Merzenich took to this technology right away. To map the area of the brain that processes feeling from the hand, Merzenich would cut away a piece of a monkey’s skull over the sensory cortex, exposing a 1- to 2-millimeter strip of brain, then insert a microelectrode beside a sensory neuron. Next, he would tap the monkey’s hand until he touched a part—say, the tip of a finger—that caused that neuron to fire an electrical signal into the microelectrode. He would record the location of the neuron that represented the fingertip, establishing the first point on the map. Then he would remove the microelectrode, reinsert it near another neuron, and tap different parts of the hand, until he located the part that turned on that neuron. He did this until he’d mapped the entire hand. A single mapping might require five hundred insertions and take several days, and Merzenich and his colleagues did thousands of these laborious surgeries to make their discoveries.
At about this time, a crucial discovery was made that would forever affect Merzenich’s work. In the 1960s, just as Merzenich was beginning to use microelectrodes on the brain, two other scientists, who had also worked at Johns Hopkins with Mountcastle, discovered that the brain in very young animals is plastic. David Hubel and Torsten Wiesel were micromapping the visual cortex to learn how vision is processed. They’d inserted microelectrodes into the visual cortex of kittens and discovered that different parts of the cortex processed the lines, orientations, and movements of visually perceived objects.

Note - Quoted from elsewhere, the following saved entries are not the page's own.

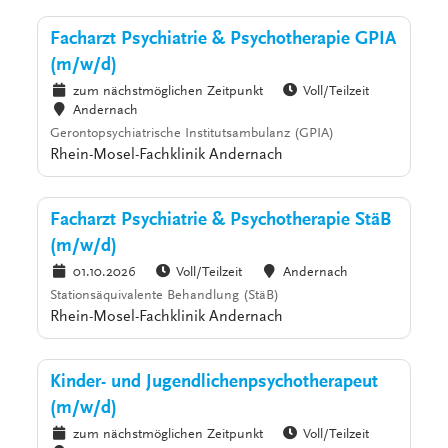
Facharzt Psychiatrie & Psychotherapie GPIA
(m/w/d)
zum nächstmöglichen Zeitpunkt
Voll/Teilzeit
Andernach
Gerontopsychiatrische Institutsambulanz (GPIA)
Rhein-Mosel-Fachklinik Andernach
Facharzt Psychiatrie & Psychotherapie StäB
(m/w/d)
01.10.2026
Voll/Teilzeit
Andernach
Stationsäquivalente Behandlung (StäB)
Rhein-Mosel-Fachklinik Andernach
Kinder- und Jugendlichenpsychotherapeut
(m/w/d)
zum nächstmöglichen Zeitpunkt
Voll/Teilzeit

They also discovered that there was a “critical period,” from the third to the eighth week of life, when the newborn kitten’s brain had to receive visual stimulation in order to develop normally. In the crucial experiment Hubel and Wiesel sewed shut one eyelid of a kitten during its critical period, so the eye got no visual stimulation. When they opened this shut eye, they found that the visual areas in the brain map that normally processed input from the shut eye had failed to develop, leaving the kitten blind in that eye for life. Clearly the brains of kittens during the critical period were plastic, their structure literally shaped by experience.